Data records

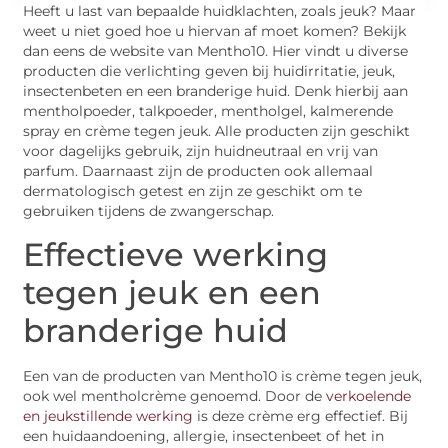
Heeft u last van bepaalde huidklachten, zoals jeuk? Maar
weet u niet goed hoe u hiervan af moet komen? Bekijk
dan eens de website van Mentho10. Hier vindt u diverse
producten die verlichting geven bij huidirritatie, jeuk,
insectenbeten en een branderige huid. Denk hierbij aan
mentholpoeder, talkpoeder, mentholgel, kalmerende
spray en crème tegen jeuk. Alle producten zijn geschikt
voor dagelijks gebruik, zijn huidneutraal en vrij van
parfum. Daarnaast zijn de producten ook allemaal
dermatologisch getest en zijn ze geschikt om te
gebruiken tijdens de zwangerschap.
Effectieve werking
tegen jeuk en een
branderige huid
Een van de producten van Mentho10 is crème tegen jeuk,
ook wel mentholcrème genoemd. Door de
verkoelende
en jeukstillende werking
is deze crème erg effectief. Bij
een huidaandoening, allergie, insectenbeet of het in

*YOUR ASSIGNMENT*. Where does the string "werking" appear in the records above? Show every line that holds it.

*WRITTEN RESPONSE*.
Effectieve werking
en jeukstillende werking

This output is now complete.